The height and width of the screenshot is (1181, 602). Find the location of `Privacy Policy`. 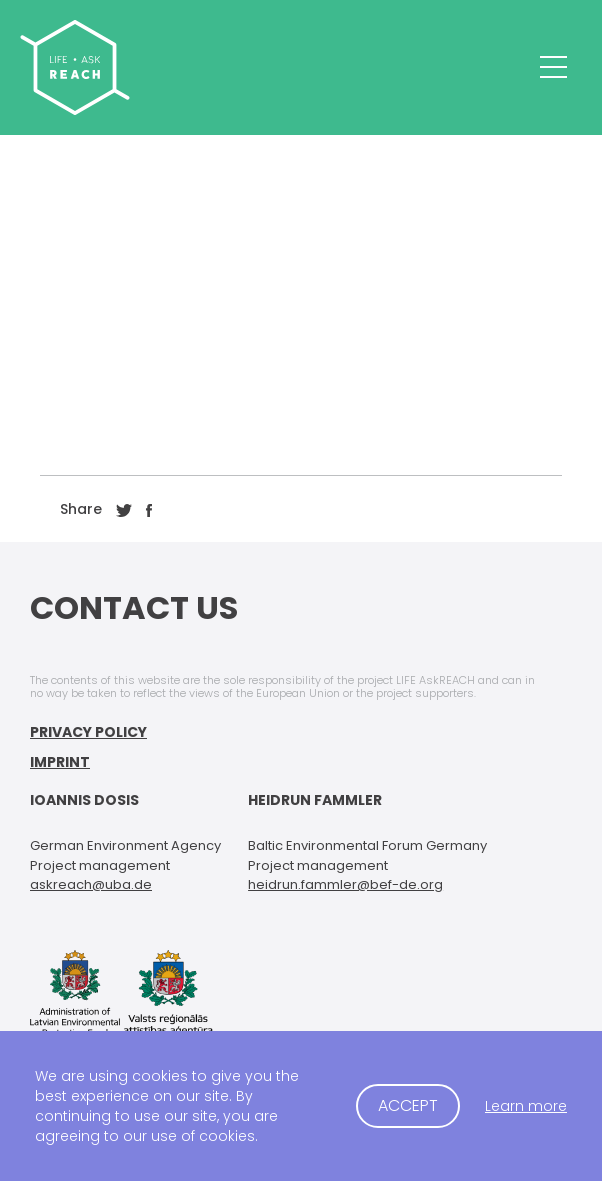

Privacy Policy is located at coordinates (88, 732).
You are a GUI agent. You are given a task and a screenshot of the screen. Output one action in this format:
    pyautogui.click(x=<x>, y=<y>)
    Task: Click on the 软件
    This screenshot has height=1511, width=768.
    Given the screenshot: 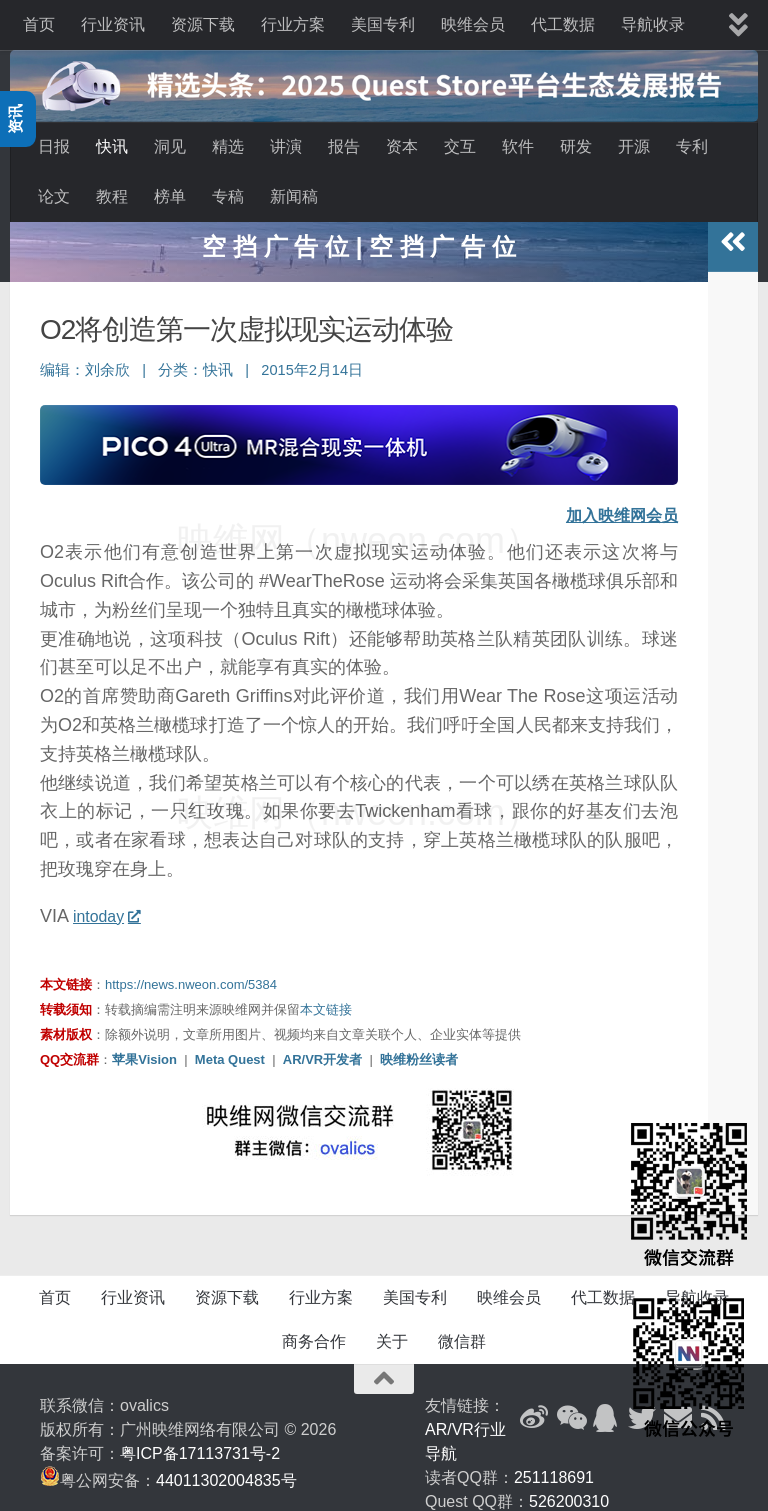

________________

Reproduce each line of the records above, exactly and without pictures.

The height and width of the screenshot is (1181, 602). Find the location of `Privacy Policy`. 

Privacy Policy is located at coordinates (88, 732).
You are a GUI agent. You are given a task and a screenshot of the screen. Output one action in this format:
    pyautogui.click(x=<x>, y=<y>)
    Task: Click on the 软件
    This screenshot has height=1511, width=768.
    Given the screenshot: 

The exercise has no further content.